By Chandra Madafferi and Terrence Martin
From small farm towns to the inner city and the suburbs, every student in Michigan deserves an opportunity to succeed, and that’s why education leaders are excited about Gov. Gretchen Whitmer’s new initiative designed to keep kids and their parents from falling through the cracks.
This summer, Whitmer announced her creation of a new state department to better coordinate resources for preschoolers through higher-education students, to create a more straightforward path for our children — regardless of their ZIP code, age or income level — to reach their full potential.
The Michigan Department of Lifelong Education, Advancement and Potential (MiLEAP) will be there to help families throughout a student’s educational journey, from preschool through college or career prep.
MiLEAP will collaborate with school districts, nonprofit organizations, governmental agencies and others to ensure parents and students have easy, convenient access to educational assistance, no matter their situation. After all, we can have all the great programs in the world, but if the people such programs are meant to serve can’t easily access them or aren’t even aware of their existence, then they’re not of much help.
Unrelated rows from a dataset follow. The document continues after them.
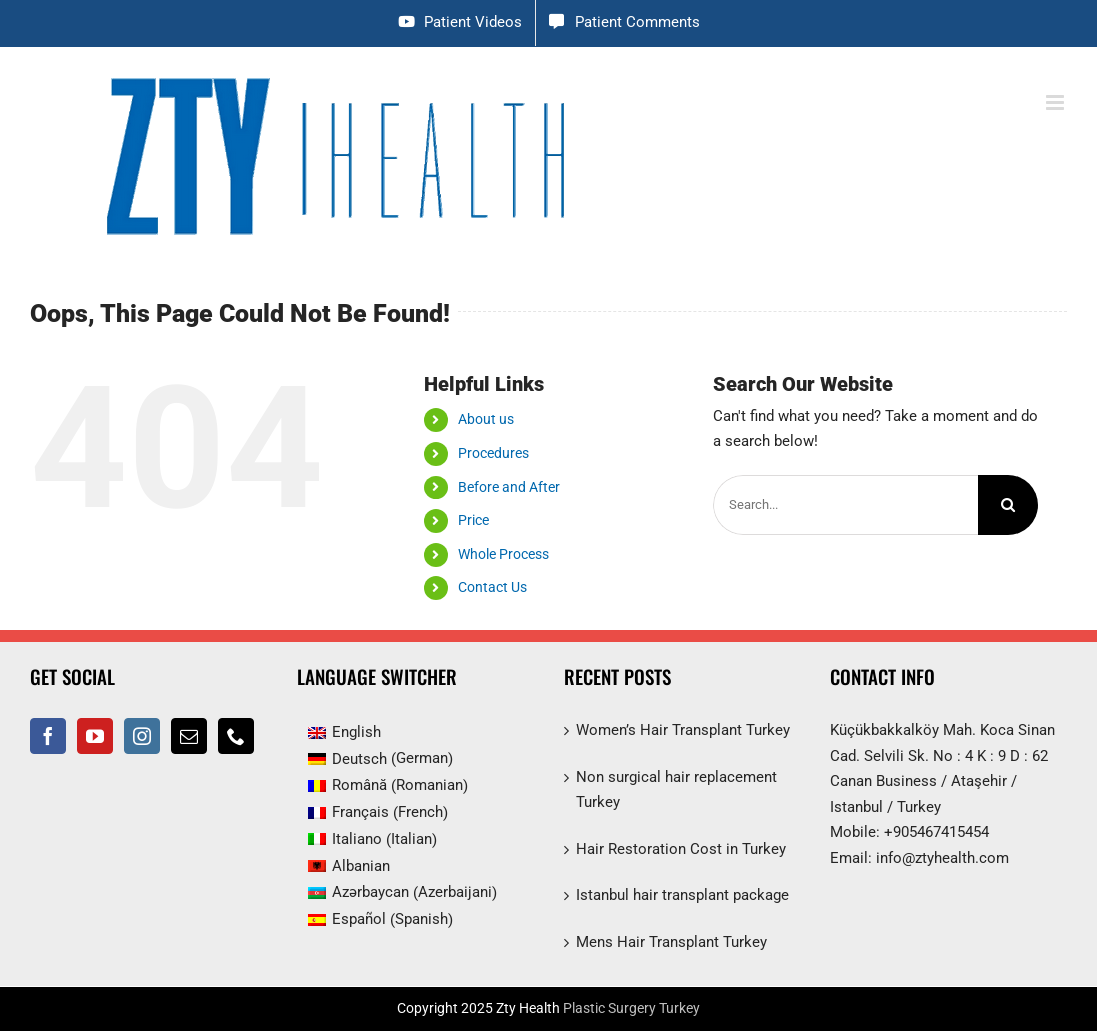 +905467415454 (936, 832)
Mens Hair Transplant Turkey (671, 942)
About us (486, 419)
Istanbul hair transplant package (682, 895)
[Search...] (846, 505)
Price (473, 520)
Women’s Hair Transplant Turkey (683, 730)
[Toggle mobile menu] (1056, 102)
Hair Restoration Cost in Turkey (681, 849)
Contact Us (492, 587)
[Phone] (236, 736)
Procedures (493, 453)
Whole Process (503, 554)
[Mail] (189, 736)
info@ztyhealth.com (942, 858)
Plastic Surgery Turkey (631, 1008)
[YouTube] (95, 736)
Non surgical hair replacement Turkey (676, 790)
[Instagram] (142, 736)
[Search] (1008, 505)
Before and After (509, 487)
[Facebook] (48, 736) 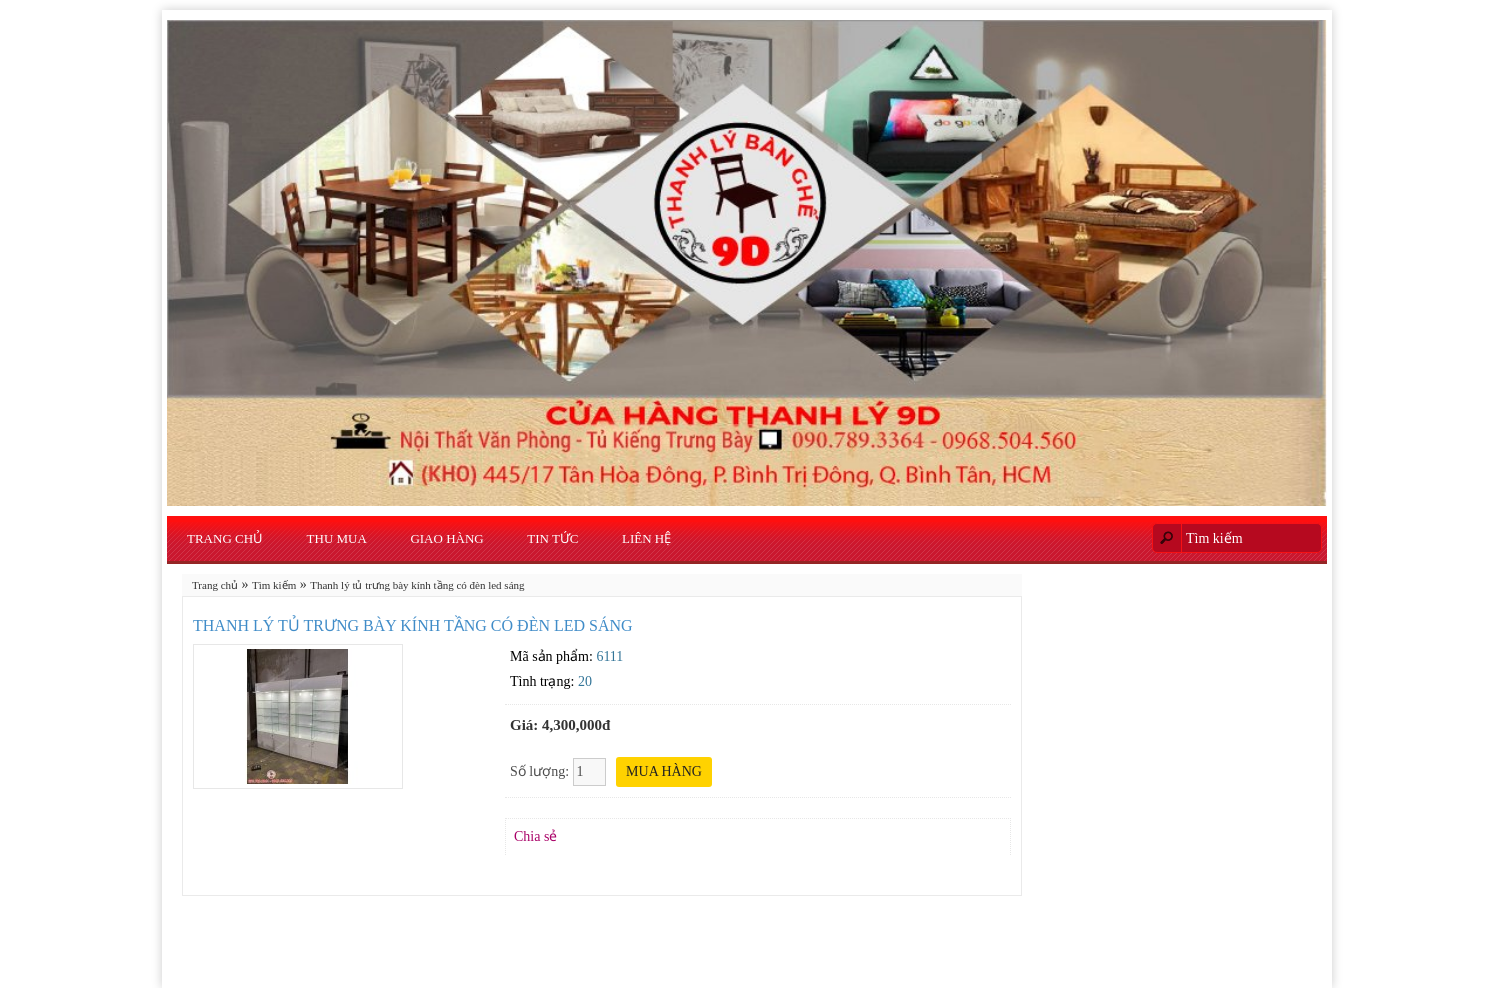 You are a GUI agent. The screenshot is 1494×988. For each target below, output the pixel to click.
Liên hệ (646, 538)
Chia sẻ (535, 836)
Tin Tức (552, 538)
That’s where MiLEAP comes in. Recognizing that today’s working families are incredibly busy, MiLEAP will help parents get their children the exact help they need, when they need it.
Here’s how it will work:
At the beginning of a child’s educational journey, MiLEAP will assist working parents with things like helping find affordable childcare and enroll their kids in free preschool.
As students enter elementary and middle school, MiLEAP will help connect families with quality before- and after-school programs that are relevant to their student’s interests and provide information about potential career paths.
For high schoolers, MiLEAP will help students prepare for the transition to higher education and developing their own roadmap to success — whether it be through attending a Michigan public college or university or learning an in-demand trade through an affordable career-readiness program. That’s particularly helpful for first-generation college students, who often have no one to help with the complicated application, student aid and enrollment process.
Finally, for college and career prep students, MiLEAP will help them get financial and logistical support, so they can graduate on time, enter the workforce, land a great career and raise families of their own — right here in Michigan.
MiLEAP is a key component of the governor’s “Sixty by 30” initiative, which aims to ensure that 60% of working-age Michiganders have a college degree or skills certificate by 2030. This will help Michigan close the skills gap and create a better-trained and educated workforce so that we can attract good-paying jobs and investments to Michigan.
The new MiLEAP initiative isn’t happening in a vacuum; the governor and the Legislature also recently passed a bipartisan budget that provides a record level of per-student funding for local schools, as well as all-time high investments in student mental health, tutoring, educator attraction and retention, extra help for students in at-risk communities, school infrastructure, rural transportation, universal school meals, and much more.
We’re proud of the outstanding professionals working in education across our state. With these new resources and MiLEAP working in concert and coordination with them and our existing educational entities, we can accomplish our shared mission: to deliver an outstanding public education for every Michigan student, no matter where they live.
Our students deserve to have even better opportunities than we did — and critical to that is making sure they receive the education, skills and training needed to succeed in college and the workplace. The governor’s new MiLEAP department will help knock down barriers to success and let the entire nation know that here in Michigan, anyone who works hard can make a good life.
(Chandra Madafferi is an Oakland County teacher and president of the Michigan Education Association. Terrence Martin is a Detroit teacher and president of the American Federation of Teachers Michigan.)